First, people have to register on a hard-to-find page, Bowland said, after which they are redirected to another page with a big matrix of data packs.
"You have to click to download each pack individually, and they've set the site up deliberately to make it difficult to use a browser plugin to download everything that is contained on the released DVD image," Bowland told iTNews.
// Function: guidGenerator
// Description:returns a pseudo-random GUID
//This is appended to a url for 2 reasons
//1. to make the URL unique, so that the browser always gets it and doesn't use a cached version
//2. to make a URL look like its got a unique key, in a naive attempt to fool a not-so-wily hacker
//into thinking they can't download a datapack directly if they know the URL pattern, because they
//need a unique key.
"The ABS is trying to obfuscate paths to make it hard for people to bulk download the data, and labelling people who want to 'hackers'," Bowland said.
// Function: getZip
// Parameters:fileName - the file to be downloaded.
//There are basically 2 formats, normal DataPacks and boundary files. For example:
//* 2010_SA4_POW_shape.zip or without the POW eg. 2010_SA4_shape.zip
// This function is ultimately fired when a user clicks on a download link on the DataPacks download page.
// It does 4 things:
// Step 1. Get some dynamic values from the page. These were substituted when the page was created.

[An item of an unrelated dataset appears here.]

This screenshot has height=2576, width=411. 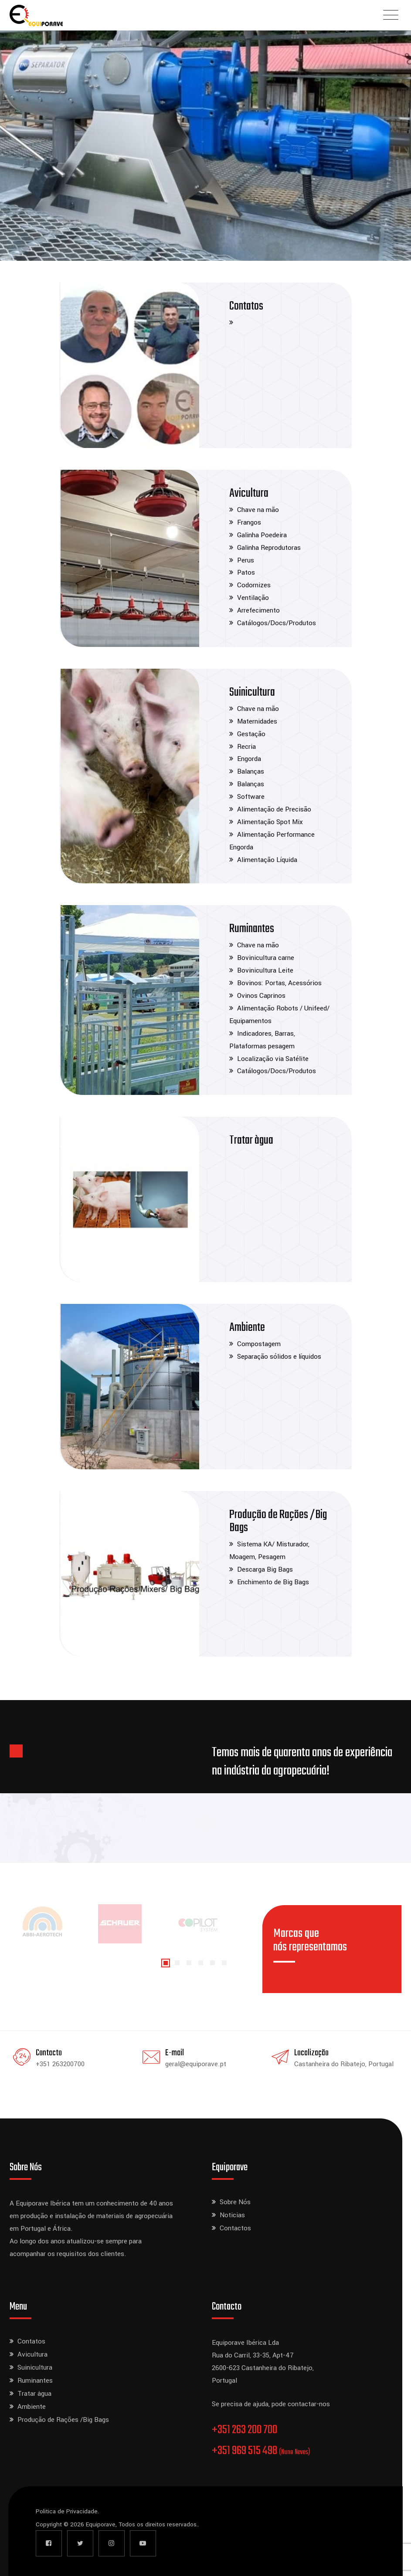 I want to click on Gestação, so click(x=251, y=734).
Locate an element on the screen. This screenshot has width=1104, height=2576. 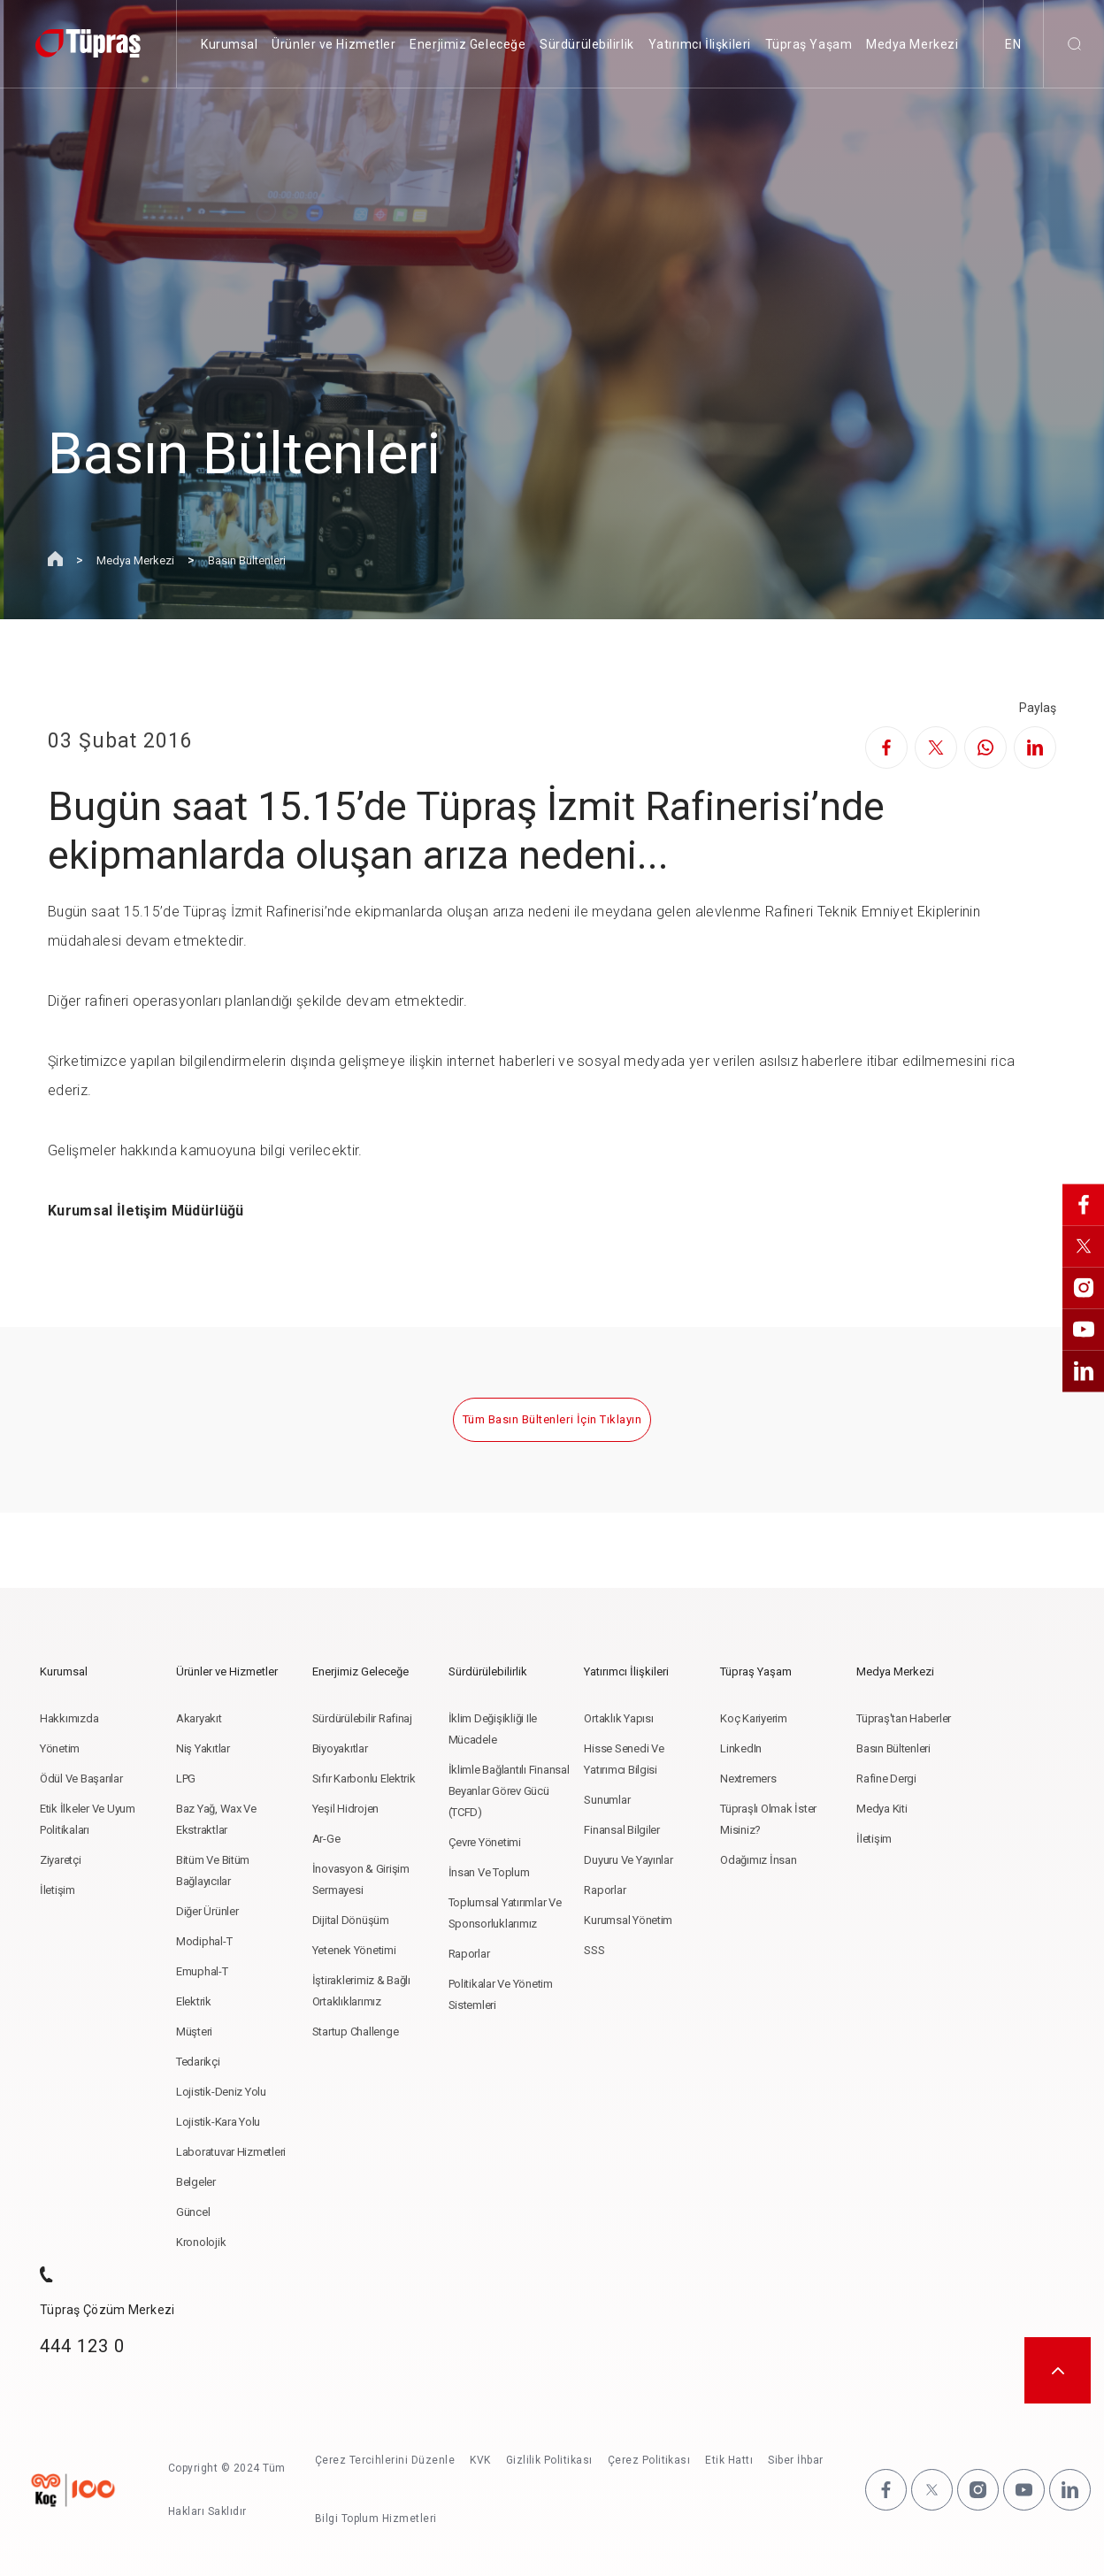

//'dpserver' is the full domino path, as seen in the dominoserver.properties value DataPacks.DominoServerExt
// eg. http://www.censusdata.idev.abs.gov.au/CensusOutput/copsubdatapacks.nsf/All%20docs%20by%20catNo,
// Also, generate a random number, which we append to the URL, to make it appear as if a complex
//key is required. This is a pathetic attempt to discourage someone from downloading the ZIPs
//directly (ie. without having to login), if they deduce the URL pattern.
//It's also used to make every URL unique, so that the browser always sends the request to the server,
//(ie. doesn't use its cached version), because we want to know about every click.
Despite having got this far, Bowland noted that the some additional geometry files for DVD 3 couldn't be found on the ABS website, so he decided to stump up $250 for all the releases to be mailed to him.
According to Bowland, the high cost set to post out an optical disc means "in reality, they're subsidising internal admin roles by selling DVDs".
A spokesperson for the ABS said the $250 charge for the DVDs was to "recover administration costs" but pointed out that this was the first time its census data had been made free and available to everyone via its website.
According to the spokesperson, the ABS has worked hard to reduce the costs since 2006, when similar datapacks cost $805.
As for the convoluted download site layout with registration and obfuscated file paths, the spokesperson said there was room for improvement.
"The ABS is constantly looking at ways it can simplify the website and enhance the user experience," iTnews was told via email.
"We will shortly be conducting a review of all census products and services and will engage users of census data to better understand their needs," the spokesperson added.